This case is a stark comparison to a case last year whereby a BBC Countyfile presenter successfully claimed age discrimination, on the grounds that they had been replaced by a younger counterpart, without meritable reason, other than the desire for a younger presenter, and the attention and rating such a change may have brought. However in the case of MCCrick V Channel 4 Television, the matter was a different story all together.

The Claimant had been providing racing punditry, especially on betting tips and odds, to Channel 4, since 1981. Between 1996 and 2012 a company HP Ltd were responsible for the employment of pundits, as such they employed the Claimant throughout this time period. However due to the number of other TV appearances the Claimant made, such as in celebrity Big Brother, and famously in Celebrity Wife Swap, his broadcasting work reduced between 2008 and 2010 from 80 days per year to just 40. During these appearances the Claimant demonstrated a number of less desirable character traits, such as being grossly outspoken and chauvinistic.

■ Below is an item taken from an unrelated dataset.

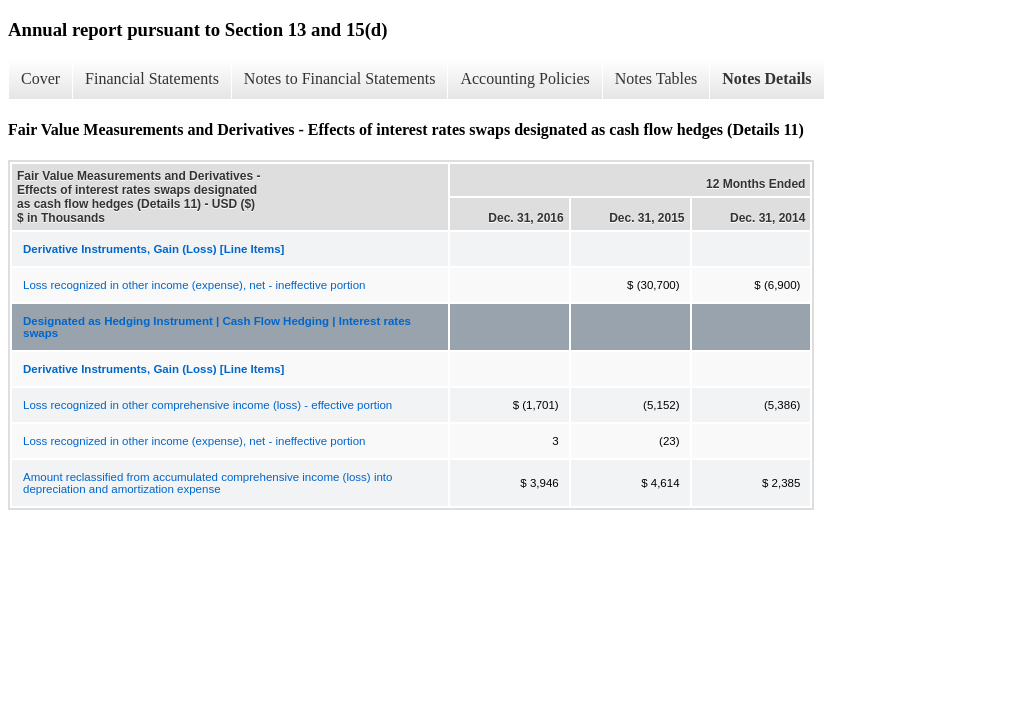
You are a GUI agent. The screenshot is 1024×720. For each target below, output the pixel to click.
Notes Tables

In 2012, Channel 4 secured a lucrative contract to host the main racing events instead of the BBC, including the main events in the racing calendar, such as the Grand National and Royal Ascot. This gave Channel 4 the opportunity to expand its viewership for not only the new coverage but for its existing coverage as well. There was a clear objective set out that those production companies tendering for the coverage would need to bring in new audience members whilst retaining their loyal fanatic racing fans at the same time. HP Ltd, who had previously dealt with the production (and who had previously employed the Claimant), tendered to continue their contract with Channel 4. However their bid was not successful and a new Company IMG Ltd took over the production contract.

IMG Ltd wanted to take their coverage to a new, more serious level, and as such undertook market research in order to gauge the public feeling on the Claimant, the current pundit on the show. The results showed a staggeringly negative feeling towards the Claimant, comparing very poorly to the other counterparts on the programme.

After numerous discussions it was ruled that the Claimants services would no longer be required and he was dismissed in October 2012. The Claimant subsequently made a claim of age discrimination against the Channel 4 and IMG Ltd on the grounds that he had only been dismissed because of his age (72).

The Tribunal here, had to distinguish if the reason for the Claimants dismissal was in fact on the grounds of his age, and, if this was the case, was this to achieve a legitimate aim, or policy objective. If this was the case then the Claimants dismissal would not be discriminatory. It was deemed that it was the Claimants personality and known public distaste which ultimately lead to his dismissal, and as Channel 4 wanted to widen their racing coverage this could not be achieved whilst their key pundit was so widely disliked by the general public. Therefore the Claimants dismissal was to achieve a legitimate aim, and was a proportionate route to achieving it.